Para o Brasil, para Angola, para os Estados Unidos - um novo "triangulo virtuoso" por onde tem de passar o futuro económico e político de Portugal. Luís Amado reflecte também sobre outras prioridades da política externa portuguesa - do Afeganistão à cimeira da NATO. Mas adverte para que "a prioridade das prioridades" está no reforço da competitividade da economia portuguesa.
Terminamos uma década que não foi das melhores. Começou com o 11 de Setembro. Terminou numa crise global. Levou-nos a outro mundo, com a ascensão de novas potências emergentes e com perda de influência do Ocidente. Como é que entende que Portugal se deve posicionar neste novo quadro internacional?
Como sublinhou, a década foi marcada pelo 11 de Setembro, com a queda das Torres Gémeas, e terminou, ainda mais significativamente, com a queda do Lehman Brothers e a crise que varreu o sistema financeiro e a economia mundial nos últimos dois anos. Esta não é uma crise cíclica do capitalismo, não é uma crise como foram outras ainda recentes. É uma crise de mudança de estrutura na ordem económica e na ordem política mundiais. As mudanças profundas que estão a ocorrer exigem a nossa preparação para esse enquadramento novo. Os principais desafios que se nos colocam prendem-se com a capacidade do país para interpretar estas mudanças e agir, do ponto de vista da acção política interna e externa, no sentido de garantir um lugar favorável no novo sistema em gestação.
No seu primeiro mandato, teve a preocupação, para além das questões europeias, de desenvolver as relações com o Magrebe e também com os mercados dos quais importamos energia. Hoje, estamos confrontados com a emergência da China, da Índia, do Brasil.
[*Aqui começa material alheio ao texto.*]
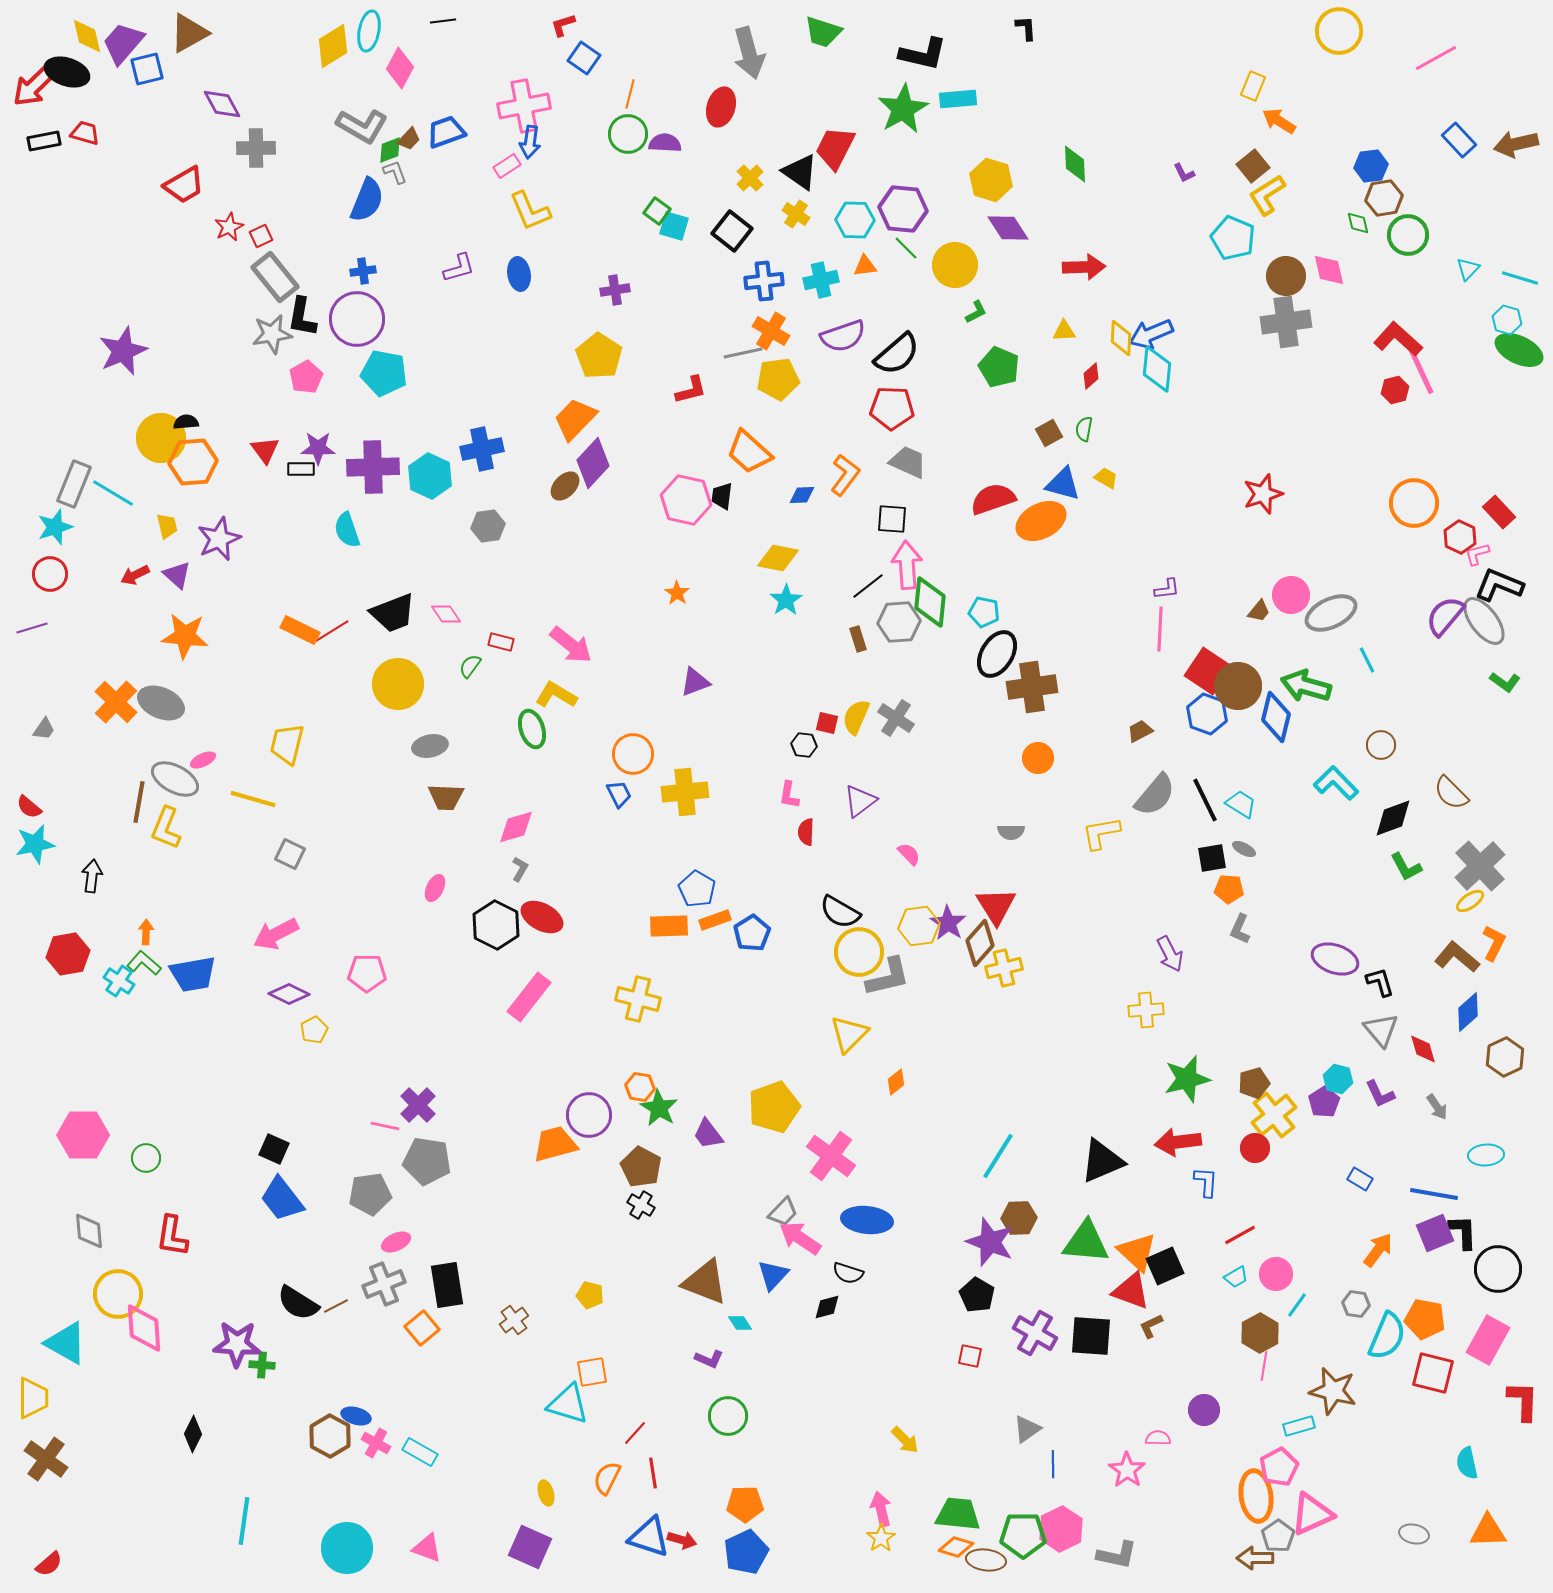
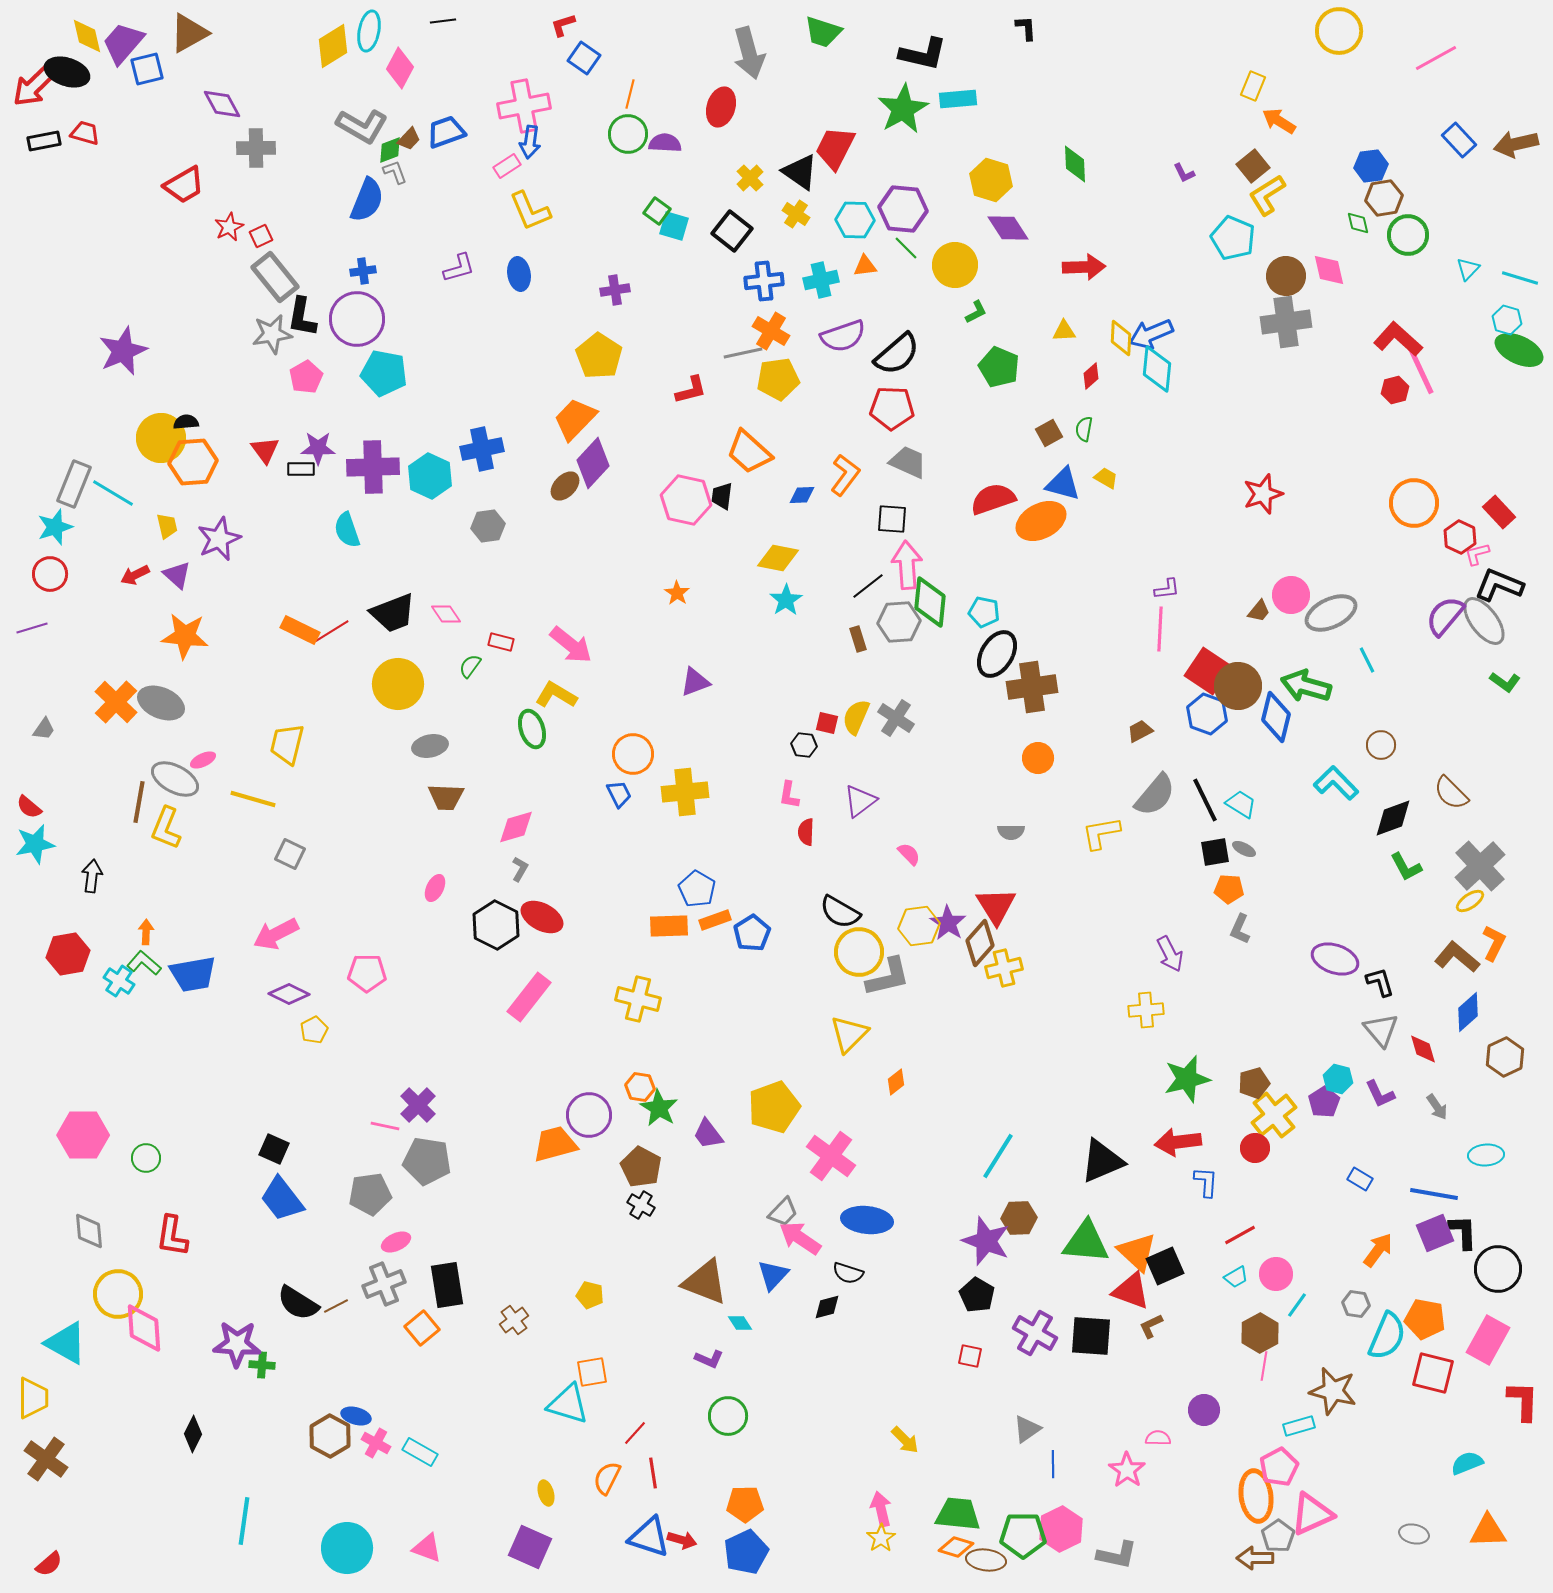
black square at (1212, 858): moved 3 px right, 6 px up
purple star at (990, 1242): moved 4 px left, 1 px up
cyan semicircle at (1467, 1463): rotated 80 degrees clockwise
Quais são as novas prioridades?
Portugal tem, em primeiro lugar, um problema económico sério, e esse é um problema que também diz respeito à política externa. Sem ser capaz de resolver o problema da competitividade da economia portuguesa, todo o esforço para manter o país com uma identidade política forte no sistema das nações será inconsequente. Isso significa que, no contexto de uma economia global, a acção política externa deve contribuir para o reforço da internacionalização da economia do país. Promover os nossos produtos, apoiar as empresas exportadoras, captar investimento externo, gerar fluxos turísticos, deve ser a prioridade das prioridades da acção política e diplomática. Por isso, a acção que desenvolvemos tem sido orientada por essa preocupação.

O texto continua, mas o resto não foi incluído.